Transcribed page contents

-*-

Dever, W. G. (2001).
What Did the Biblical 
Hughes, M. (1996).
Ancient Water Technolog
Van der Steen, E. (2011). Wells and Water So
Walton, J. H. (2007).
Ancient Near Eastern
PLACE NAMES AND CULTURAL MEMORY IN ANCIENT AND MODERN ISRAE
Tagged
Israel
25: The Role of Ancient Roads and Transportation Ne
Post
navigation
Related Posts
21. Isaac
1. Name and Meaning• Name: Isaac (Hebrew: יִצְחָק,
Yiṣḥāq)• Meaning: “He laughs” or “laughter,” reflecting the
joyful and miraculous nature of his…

-*-

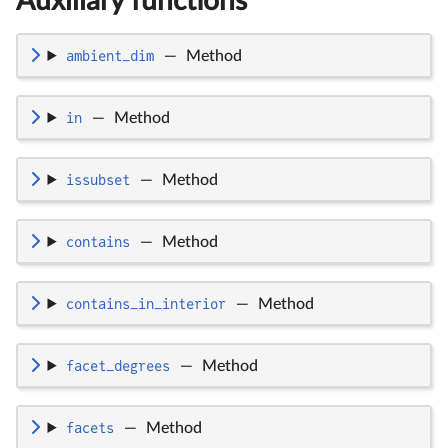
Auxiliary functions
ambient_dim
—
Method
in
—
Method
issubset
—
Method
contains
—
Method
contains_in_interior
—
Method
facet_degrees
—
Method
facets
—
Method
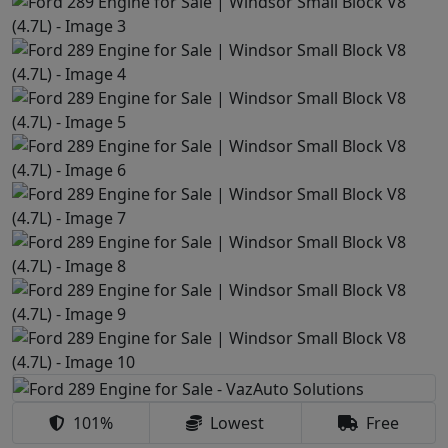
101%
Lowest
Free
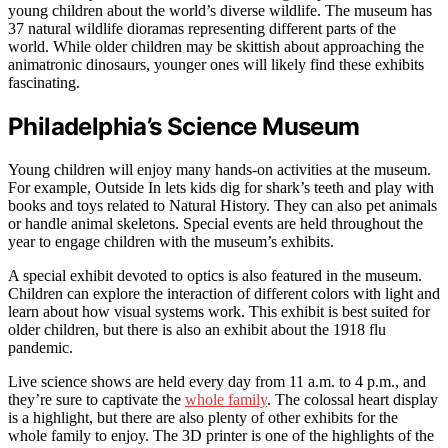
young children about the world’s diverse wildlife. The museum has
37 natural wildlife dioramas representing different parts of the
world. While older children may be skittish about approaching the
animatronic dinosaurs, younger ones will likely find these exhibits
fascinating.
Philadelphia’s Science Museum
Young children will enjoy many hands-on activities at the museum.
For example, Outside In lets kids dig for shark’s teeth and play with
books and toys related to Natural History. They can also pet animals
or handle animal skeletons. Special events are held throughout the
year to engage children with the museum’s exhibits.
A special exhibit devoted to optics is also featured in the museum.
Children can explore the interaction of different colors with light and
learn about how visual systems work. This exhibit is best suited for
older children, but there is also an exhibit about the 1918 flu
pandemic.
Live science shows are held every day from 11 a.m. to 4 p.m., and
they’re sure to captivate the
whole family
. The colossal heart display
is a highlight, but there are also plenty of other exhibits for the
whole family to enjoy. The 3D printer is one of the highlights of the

-*-

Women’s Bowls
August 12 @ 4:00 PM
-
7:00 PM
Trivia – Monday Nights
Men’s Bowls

-*-

(Task)
Would you please repeat exactly the lines above, starting at the line with "PLACE NAMES AND" and stopping at the line with "joyful and miraculous nature of his…", both included?

(Exercise response)
PLACE NAMES AND CULTURAL MEMORY IN ANCIENT AND MODERN ISRAE
Tagged
Israel
25: The Role of Ancient Roads and Transportation Ne
Post
navigation
Related Posts
21. Isaac
1. Name and Meaning• Name: Isaac (Hebrew: יִצְחָק,
Yiṣḥāq)• Meaning: “He laughs” or “laughter,” reflecting the
joyful and miraculous nature of his…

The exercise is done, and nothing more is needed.